If everything goes as planned, at the end of this week Chile’s Codelco, the world's number one copper producer by a wide margin, and Anglo American (LON:ALL) will sign a long-awaited agreement that would end one of the biggest business disputes in recent decades.
The pact, which has to be signed by two Japanese multinationals involved in the disputed assets, will end a conflict that began ten months ago. Since then both parties have tangled in the media and Chilean courts.
In October last year, and barely a week after Anglo American announced that the $2.8 billion they splashed on expanding Los Bronces will start to bear fruit, Codelco decided to exercise an option that dates back to 1978 to acquire half of it.
The state-owned miner had passed on Los Bronces, a smelter and a lesser mine at the time. However, last year the copper giant put together the $6 billion called for in the option agreement – which analyst say short changes Anglo by billions.
What must really gall Anglo, which appeared to have been taken by surprise by Codelco's move, is that they will have to pay around $1 billion in taxes on the transaction.
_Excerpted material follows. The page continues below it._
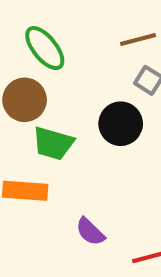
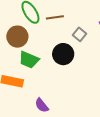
brown line: (138, 40) -> (55, 17), moved

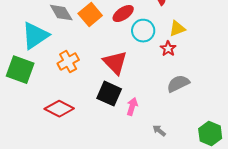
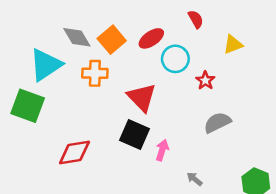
yellow triangle: (177, 29) -> (233, 44), moved
orange cross: (68, 62) -> (95, 73), moved, turned 30
red diamond: (59, 109) -> (74, 153), turned -36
The agreement expected this week would clearly favour Codelco and the Chilean State as it nets them over $5 billion from Anglo, according to experts quoted by La Tercera.
Codelco would also benefit from the acquisitions of two mining properties Anglo would give up. The assets, located close to the copper miner’s Andina division, are worth about $400 million.
Finally, Chile’s state would get revenue in taxes coming from the London-based company, as about a third of the $1 billion paid last year after Anglo sold its 24.5% stake to Mitsubishi, will have to be paid again. This time, because Anglo will be selling that stake back to Codelco.
And Anglo? By putting an end to the dispute with Codelco, the company would be able to focus on solving more important issues, such as deciding what to do with CEO Cynthia Carroll, wanted gone by the company’s top shareholders. Or, better yet, do something to improve its share price, down 26% in six months, which is making shareholders fear Anglo American could be the target of a hostile takeover.